About the Sojourner Truth Project:
The Sojourner Truth Project is brought to you by Leslie Podell. The project was born out of a translation/transcription assignment for her “Documents as Objects” class at California College of the Arts. Leslie is a student at The California College of the Arts in San Francisco, California and is matriculated in the furniture making and design program at CCA. TheSojournerTruthProject.com is an open-source dynamic document.
About Sojourner Truth:
Sojourner Truth (1797-1883) was born Isabella Baumfree in Esopus, NY, an
area under Dutch control at the time. Sojourner and her family would have
spoken Dutch in their daily lives. English was her second language.

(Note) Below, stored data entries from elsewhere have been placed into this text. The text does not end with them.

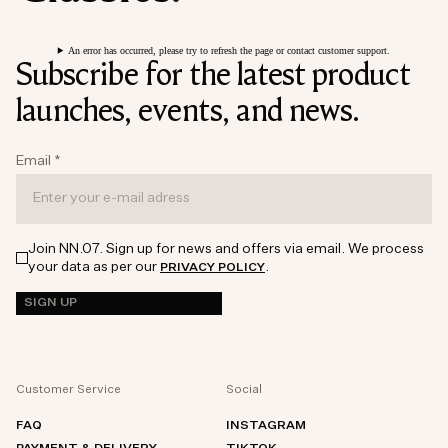
An error has occurred, please try to refresh the page or contact customer support.
Subscribe for the latest product
launches, events, and news.
Email
*
Join NN.07. Sign up for news and offers via email. We process
your data as per our
.
PRIVACY POLICY
SIGN UP
Customer Service
Social
FAQ
INSTAGRAM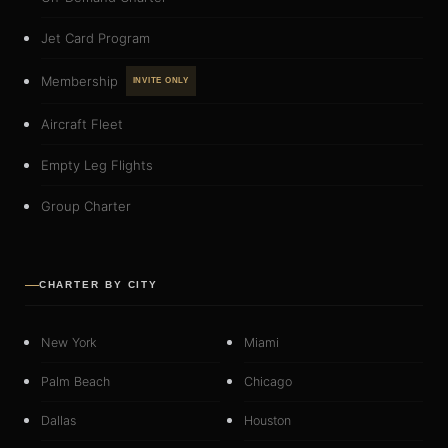
Jet Card Program
Membership
INVITE ONLY
Aircraft Fleet
Empty Leg Flights
Group Charter
CHARTER BY CITY
New York
Miami
Palm Beach
Chicago
Dallas
Houston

Truth emancipated herself and her infant daughter from slavery in 1826 and
became a preacher, abolitionist, and lifelong social justice activist.

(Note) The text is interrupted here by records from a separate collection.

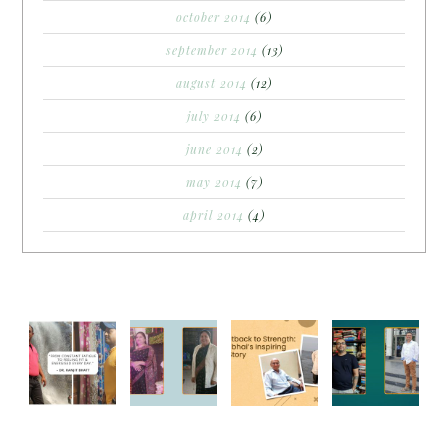
october 2014
(6)
september 2014
(13)
august 2014
(12)
july 2014
(6)
june 2014
(2)
may 2014
(7)
april 2014
(4)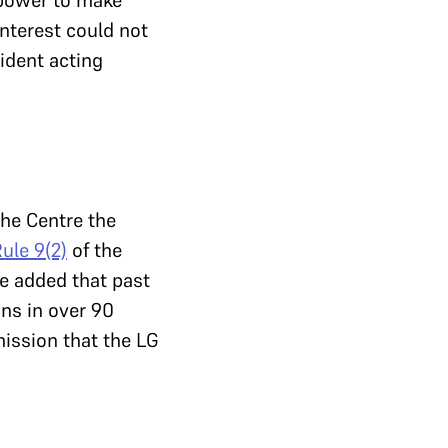
 power to make
interest could not
sident acting
the Centre the
ule 9(2)
of the
He added that past
ns in over 90
ission that the LG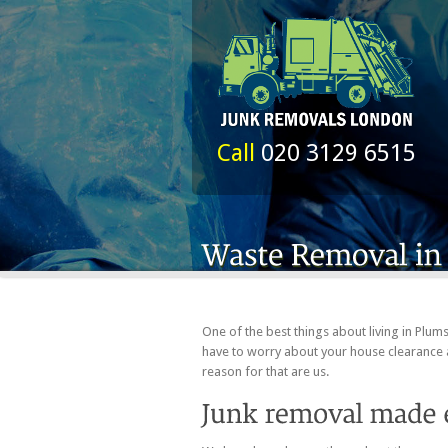
Call
020 3129 6515
One of the best things about living in Plum
have to worry about your house clearance 
reason for that are us.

Although she was not officially invited, Truth attended the Akron, Ohio
Women’s Rights Convention in 1851 and spoke her mind. The sentiments in
her speech reverberate today.
The first version of her speech was published a month later by Marius
Robinson, editor of The Anti-Slavery Bugle. Robinson had attended the
convention and recorded Truth’s words himself. It did not include the
question “Ain’t I a woman?” even once.
Frances Dana Gage was a white abolitionist, women’s rights advocate, and
fellow attendee of the Ohio Women’s Rights Convention. She published
her version of Truth’s speech entitled, “Ar’n’t I a woman?” 12 years later to
try to grow support for women’s rights. Unfortunately, Gage changed all of
Sojourner Truth’s words and manipulated her speech to include a caricature
of the dialect used by Southern enslaved people, reinforcing racist
stereotypes. Sojourner would have spoken in a distinct New York State low Dutch accent.
Until recently, Gage’s inaccurate version has been accepted as historical
fact. In 2017, Leslie Podell published The Sojourner Truth Project which
compares Truth’s speech with Gage’s version and includes readings in an
Afro-Dutch dialect to create a historically correct understanding of the way
Truth actually spoke.
Kaleidoscope Dance 2 (KD2) is an apprentice company for students in
the Department of Dance and open to students across campus who are
interested in dance performance. Company members meet four days a
week and are in engaged in a full company experience including company
class, auditions for guest works, performances, and the opportunity to
choreograph. Recent performances include the Oklahoma City Festival
of the Arts, the Oklahoma High School Dance Festival, “Alice” in
collaboration with the Department of Theatre, and in the UCO Department
of Dance Kaleidoscope Dance Concerts.